DefaultCPUAllocator: not enough memory: you tried to allocate 34359738368 bytes

I am new to Pytorch coding and recently have been working on a project on Pycharm, where the main goal to achieve is, my LSTM based neural network would classify an activity based on video input. The way this works is, my video input is first converted to individual image frames. Now based on the difference between each image frame, the activity is classified. Till now, I have been able to convert my video to image frames, but after that during the making of the neural network, I am getting an error. DefaultCPUAllocator: not enough memory: you tried to allocate 34359738368 bytes.
I have tried decreasing the batch size, reducing the features, switched to a better, faster laptop but I haven’t been able to solve the problem.

CNN_Classification_Training.py

import torch
import torch.nn as nn
import torch.nn.functional as F
from torchvision import transforms,datasets, models
import torch.optim as optim
from torch.autograd import Variable
import numpy as np
import matplotlib.pyplot as plt
import copy
import time
import os

os.environ['KMP_DUPLICATE_LIB_OK']='True'
if __name__ == '__main__':
    criterion = nn.NLLLoss()
    use_gpu = torch.cuda.is_available()
    if use_gpu:
        pinMem = True
    else:
        pinMem = False
    
    trainDir = 'train_5class'
    valDir = 'test_5class'
    apply_transform = transforms.Compose([
        transforms.Resize(256),
        transforms.CenterCrop(224),
        transforms.ToTensor()])


    train_dataset = datasets.ImageFolder(trainDir,transform=apply_transform)
    trainLoader = torch.utils.data.DataLoader(train_dataset, batch_size=128, shuffle=True,num_workers=4, pin_memory=pinMem)

    test_dataset = datasets.ImageFolder(valDir,transform=apply_transform)
    testLoader = torch.utils.data.DataLoader(test_dataset, batch_size=128, shuffle=False,num_workers=4, pin_memory=pinMem)


    print('No. of samples in train set: '+str(len(trainLoader.dataset)))
    print('No. of samples in test set: '+str(len(testLoader.dataset)))

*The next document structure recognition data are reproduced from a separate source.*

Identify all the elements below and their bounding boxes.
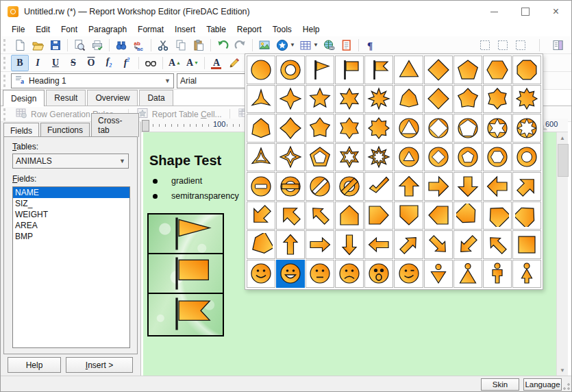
menu-font[interactable]: Font [55,23,83,36]
shrink-font-button[interactable]: A▼ [184,55,201,71]
sidebar-tab-functions[interactable]: Functions [40,123,90,137]
shape-cell-puffy5[interactable] [453,85,482,114]
shape-cell-person-female[interactable] [512,260,541,289]
shape-cell-hexagon[interactable] [483,56,512,84]
shape-cell-gear8[interactable] [364,114,393,143]
shape-cell-puffy3[interactable] [394,85,423,114]
shape-cell-fatarrow-down[interactable] [453,172,482,201]
field-item-name[interactable]: NAME [13,187,129,198]
save-button[interactable] [47,37,64,53]
menu-format[interactable]: Format [132,23,169,36]
paste-special-button[interactable] [338,37,356,53]
shape-cell-house-se[interactable] [453,201,482,230]
shape-cell-hole-triangle[interactable] [394,143,423,172]
hidden-text-button[interactable] [142,55,160,71]
shape-cell-arrow-nw[interactable] [483,230,512,259]
font-color-button[interactable]: A [208,55,225,71]
frame-option-3-button[interactable] [512,37,530,53]
menu-tools[interactable]: Tools [267,23,297,36]
shape-cell-blob3[interactable] [247,114,275,143]
shape-cell-face-wink[interactable] [394,260,423,289]
font-name-combo[interactable]: Arial [177,73,255,88]
overline-button[interactable]: O [82,55,100,71]
paste-button[interactable] [190,37,208,53]
find-button[interactable] [112,37,130,53]
shape-cell-face-open[interactable] [364,260,393,289]
shape-cell-frame-pentagon[interactable] [306,143,334,172]
shape-cell-puffy4[interactable] [424,85,453,114]
shape-cell-star4[interactable] [276,85,305,114]
highlight-button[interactable] [225,55,243,71]
shape-cell-arrow-right[interactable] [306,230,334,259]
scroll-thumb[interactable] [558,144,569,177]
shape-cell-house-ne[interactable] [512,201,541,230]
sidebar-tab-fields[interactable]: Fields [3,123,39,138]
shape-cell-circle[interactable] [247,56,275,84]
shape-cell-arrow-down[interactable] [335,230,364,259]
field-item-bmp[interactable]: BMP [13,231,129,242]
shape-cell-fatarrow-sw[interactable] [247,201,275,230]
shape-cell-flag-rect[interactable] [335,56,364,84]
shape-cell-cut-star6[interactable] [483,114,512,143]
shape-cell-person-tri-up[interactable] [453,260,482,289]
fields-listbox[interactable]: NAMESIZ_WEIGHTAREABMP [12,186,130,348]
minimize-button[interactable] [479,1,510,23]
tab-design[interactable]: Design [3,90,45,106]
open-button[interactable] [29,37,47,53]
paragraph-style-combo[interactable]: a Heading 1 ▼ [11,73,174,88]
field-item-siz_[interactable]: SIZ_ [13,198,129,209]
shape-cell-arrow-sw[interactable] [453,230,482,259]
shape-cell-fatarrow-ne[interactable] [512,172,541,201]
table-row[interactable] [149,215,223,254]
shape-cell-fatstar6[interactable] [335,114,364,143]
indent-marker[interactable] [142,120,149,132]
shape-cell-hole-diamond[interactable] [424,143,453,172]
shape-cell-house-left[interactable] [424,201,453,230]
new-document-button[interactable] [11,37,29,53]
shape-cell-star3[interactable] [247,85,275,114]
bold-button[interactable]: B [11,55,29,71]
shape-cell-star5[interactable] [306,85,334,114]
field-item-weight[interactable]: WEIGHT [13,209,129,220]
panel-toggle-button[interactable] [549,37,567,53]
frame-option-1-button[interactable] [476,37,494,53]
print-preview-button[interactable] [71,37,88,53]
shape-cell-arrow-ne[interactable] [394,230,423,259]
shape-cell-house-rot[interactable] [247,230,275,259]
shape-cell-arrow-up[interactable] [276,230,305,259]
flags-table[interactable] [147,213,224,336]
shape-cell-arrow-se[interactable] [424,230,453,259]
shape-cell-cross4[interactable] [276,114,305,143]
shape-cell-octagon[interactable] [512,56,541,84]
shape-cell-star8[interactable] [364,85,393,114]
scroll-up-arrow[interactable]: ▲ [557,132,568,143]
tab-data[interactable]: Data [139,90,173,106]
superscript-button[interactable]: f2 [118,55,136,71]
shape-cell-minus-solid[interactable] [247,172,275,201]
menu-table[interactable]: Table [201,23,232,36]
shape-cell-burst8[interactable] [512,85,541,114]
shape-cell-hole-hexagon[interactable] [483,143,512,172]
shape-cell-fatarrow-right[interactable] [424,172,453,201]
shape-cell-minus-ring[interactable] [276,172,305,201]
shape-cell-pentagon[interactable] [453,56,482,84]
menu-report[interactable]: Report [232,23,267,36]
shape-cell-face-sad[interactable] [335,260,364,289]
shape-cell-house-right[interactable] [364,201,393,230]
menu-file[interactable]: File [6,23,30,36]
maximize-button[interactable] [510,1,540,23]
shape-cell-hole-circle[interactable] [512,143,541,172]
underline-button[interactable]: U [47,55,64,71]
shape-cell-person-male[interactable] [483,260,512,289]
shape-cell-fatarrow-up[interactable] [394,172,423,201]
language-button[interactable]: Language [523,378,562,391]
help-button[interactable]: Help [8,357,61,373]
skin-button[interactable]: Skin [481,378,519,391]
print-button[interactable] [88,37,106,53]
formatting-marks-button[interactable]: ¶ [362,37,380,53]
menu-edit[interactable]: Edit [30,23,55,36]
redo-button[interactable] [232,37,249,53]
shape-cell-fatarrow-nw[interactable] [276,201,305,230]
hyperlink-button[interactable] [320,37,338,53]
shape-cell-house-up[interactable] [335,201,364,230]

    net = models.resnet18(pretrained=True)
    print(net)



    totalParams = 0
    for params in net.parameters():
        print(params.size())
        totalParams += np.sum(np.prod(params.size()))
    print('Total number of parameters: '+str(totalParams))

    net.fc = nn.Linear(512,101)

    iterations = 2

    trainLoss = []
    trainAcc = []
    testLoss = []
    testAcc = []

    start = time.time()
    for epoch in range(iterations):
        epochStart = time.time()
        runningLoss = 0.0
        avgTotalLoss = 0.0
        running_correct = 0
        count = 0
        net.train(True) # For training
        batchNum = 1
        for data in trainLoader:
            count=count+1
            print(count)
            inputs,labels = data

            if use_gpu:
                inputs, labels = Variable(inputs.cuda()), Variable(labels.cuda())
                outputs = net(inputs)
                _, predicted = torch.max(outputs.data, 1)
                running_correct += (predicted.cpu() == labels.data.cpu()).sum()
            else:
                inputs, labels = Variable(inputs), Variable(labels)
                outputs = net(inputs)
                _, predicted = torch.max(outputs.data, 1)
                running_correct += (predicted == labels.data).sum()
       

            optimizer = optim.Adam(net.parameters(), lr=1e-4)
            optimizer.zero_grad()


            loss = criterion(F.log_softmax(outputs), labels)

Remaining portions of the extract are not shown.